Atmospheric conditions affect how snow crystals form and once on the ground the snowpack changes over time, sometimes very dramatically. The myriad of snow and snowpacks often raise a challenge to hikers traversing trails and routes. Here are some general approaches for safely and comfortably traversing the variable and evolving snowscape:
On sunny and warm days, try to do most of your long-distance snow travel in the morning, when the night’s frozen crust is still intact. By afternoon, the snowpack may be slushing up, turning into a gloppy mess miserable to slog through and ramping up avalanche risk to boot.
If you do find yourself punching or skittering through slushy snow, seek a more shaded route where the snowpack is likely firmer to improve your hike.
Beware of the snow holes or moats often edging rocks, stumps, and trees.
In timbered country, don’t be blasé about fallen logs. Under a deep, firm snowpack, most may not be an issue. But when they’re partly snow-covered, it’s easy to twist an ankle in the cavities along them or on a buried branch or root nub. And be careful of your footing if you’re stepping across such logs, as slightly snow-mounded ones can be slippery indeed.

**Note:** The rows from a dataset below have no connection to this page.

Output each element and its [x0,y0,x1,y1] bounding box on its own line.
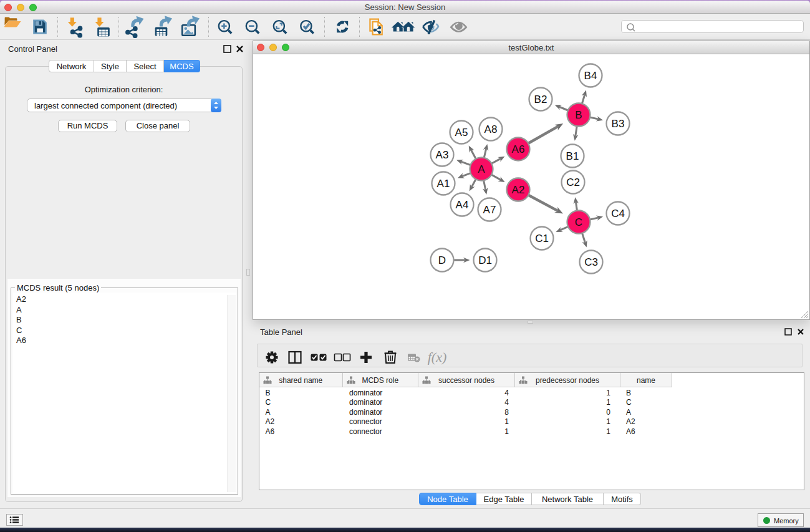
svg-text:D: D [438,254,446,266]
svg-text:B2: B2 [534,94,547,105]
svg-text:A2: A2 [512,184,525,196]
svg-text:A: A [478,163,485,175]
svg-text:D1: D1 [478,254,492,266]
svg-text:C3: C3 [584,256,598,268]
svg-text:A1: A1 [437,178,450,190]
svg-text:B: B [575,109,582,121]
svg-text:A5: A5 [455,127,468,138]
svg-text:A8: A8 [485,123,498,135]
svg-text:A7: A7 [483,204,496,216]
svg-text:C: C [575,216,582,228]
svg-text:C2: C2 [566,177,580,188]
svg-text:A3: A3 [436,149,449,161]
svg-text:C4: C4 [611,208,625,220]
svg-text:A4: A4 [456,199,469,211]
svg-text:C1: C1 [535,233,549,244]
svg-text:B3: B3 [612,118,625,130]
svg-text:B1: B1 [566,150,579,162]
svg-text:B4: B4 [584,70,597,82]
svg-text:A6: A6 [512,143,525,155]
svg-text:f(x): f(x) [428,349,447,365]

In hilly or mountainous terrain, ridges often offer the safest, easiest throughways. But be extremely careful of cornices, for those rims of free-hanging snow off the leeward edges of ridge lines are prone to collapse. Give them a wide berth, and keep a sharp eye out for cracks that may reveal the fracture line; you want to stay on the non-cornice side of this breakaway zone, however, beware it’s often invisible. Bare rock is safe, but don’t assume solid ground connects successive outcrops: They may be jutting out from the main ridge spine and be separated by hazardous, corniced snow alone.
It is also very important to keep warm when traveling in snowy mountains.
No matter where you go for the snow, be it North America, New Zealand, Japan or Europe, there will be days where the weather is good, however, it can be hard to predict when it will turn bad. A change in conditions, including fog, high winds and heavy snowfall, can happen rapidly and visibility can drop to almost nil, putting you in a potentially dangerous situation.